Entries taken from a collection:
* * * * * * *

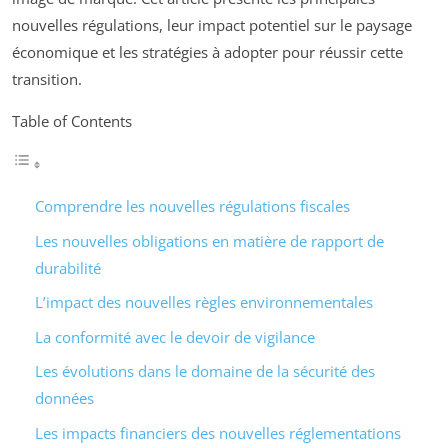
nouvelles régulations, leur impact potentiel sur le paysage
économique et les stratégies à adopter pour réussir cette
transition.
Table of Contents
Comprendre les nouvelles régulations fiscales
Les nouvelles obligations en matière de rapport de
durabilité
L’impact des nouvelles règles environnementales
La conformité avec le devoir de vigilance
Les évolutions dans le domaine de la sécurité des
données
Les impacts financiers des nouvelles réglementations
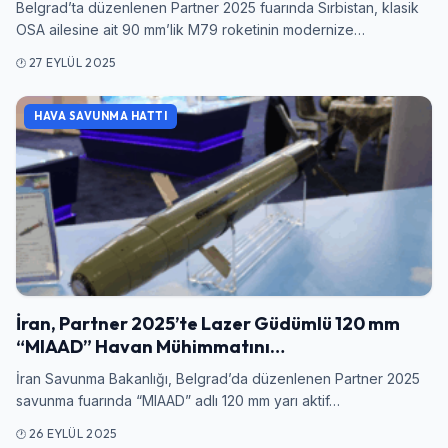
Belgrad’ta düzenlenen Partner 2025 fuarında Sırbistan, klasik
OSA ailesine ait 90 mm’lik M79 roketinin modernize…
27 EYLÜL 2025
HAVA SAVUNMA HATTI
Giriş Yap
İran, Partner 2025’te Lazer Güdümlü 120 mm
“MIAAD” Havan Mühimmatını…
Kullanıcı Adı veya E-posta
İran Savunma Bakanlığı, Belgrad’da düzenlenen Partner 2025
savunma fuarında “MIAAD” adlı 120 mm yarı aktif…
26 EYLÜL 2025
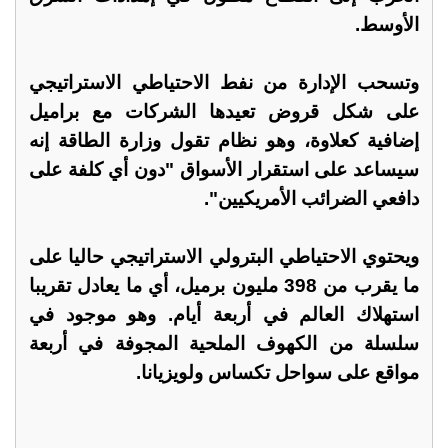
الأوسط.
وتسحب الإدارة من نفط الاحتياطي الاستراتيجي
على شكل قروض تعيدها الشركات مع براميل
إضافية كعلاوة، وهو نظام تقول وزارة الطاقة إنه
سيساعد على استقرار الأسواق "دون أي كلفة على
دافعي الضرائب الأمريكيين".
ويحتوي الاحتياطي البترولي الاستراتيجي حاليا على
ما يقرب من 398 مليون برميل، أي ما يعادل تقريبا
استهلاك العالم في أربعة أيام. وهو موجود في
سلسلة من الكهوف الملحية المجوفة في أربعة
مواقع على سواحل تكساس ولويزيانا.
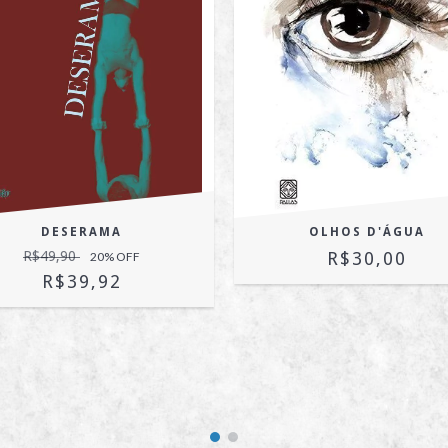
DESERAMA
OLHOS D'ÁGUA
R$49,90
R$30,00
20
% OFF
R$39,92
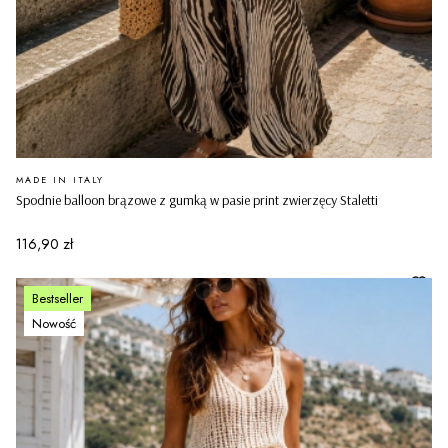
PRODUCENT
MADE IN ITALY
Spodnie balloon brązowe z gumką w pasie print zwierzęcy Staletti
Cena
116,90 zł
Bestseller
Nowość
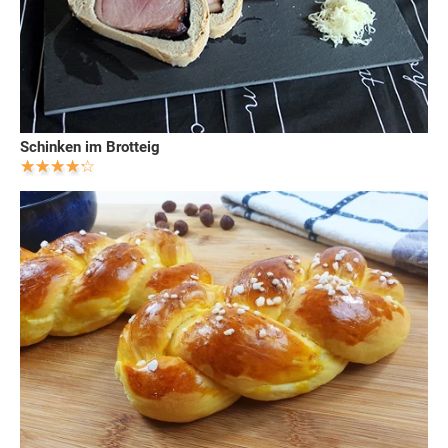
Schinken im Brotteig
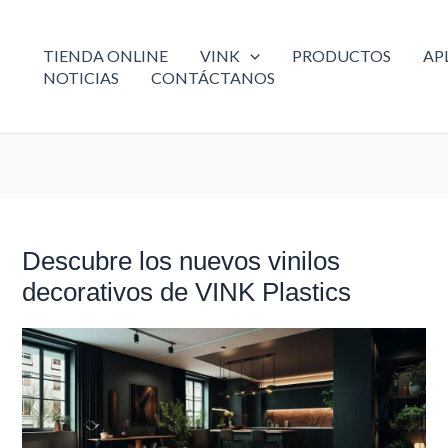
TIENDA ONLINE
VINK
PRODUCTOS
AP
NOTICIAS
CONTÁCTANOS
Descubre los nuevos vinilos
Descubre
los
decorativos de VINK Plastics
nuevos
vinilos
decorativos
de
VINK
Plastics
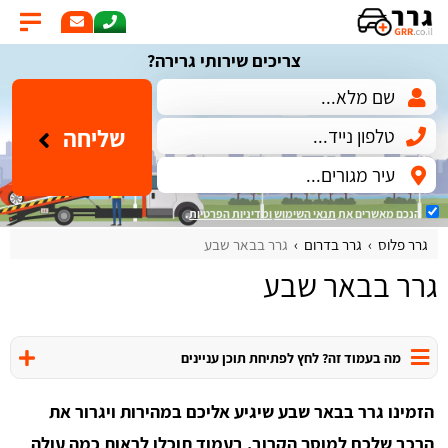
צריכים שירותי גרירה?
שליחה
הנכם מאשרים את
תנאי השימוש
ומדיניות הפרטיות
.
גרר פלוס
גרר בדרום
גרר בבאר שבע
גרר בבאר שבע
מה בעמוד זה? לחץ לפתיחת תוכן עניינים
הזמינו גרר בבאר שבע שיגיע אליכם במהירות ויגרור את
הרכב שלכם למוסך הקרוב. בעמוד תוכלו לראות כמה עולה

* * * * * * *

_Assignment_
Check each line of the data above for the word "Belgrad" and say how many lines have it. Give the number alone.

_Answer box_
2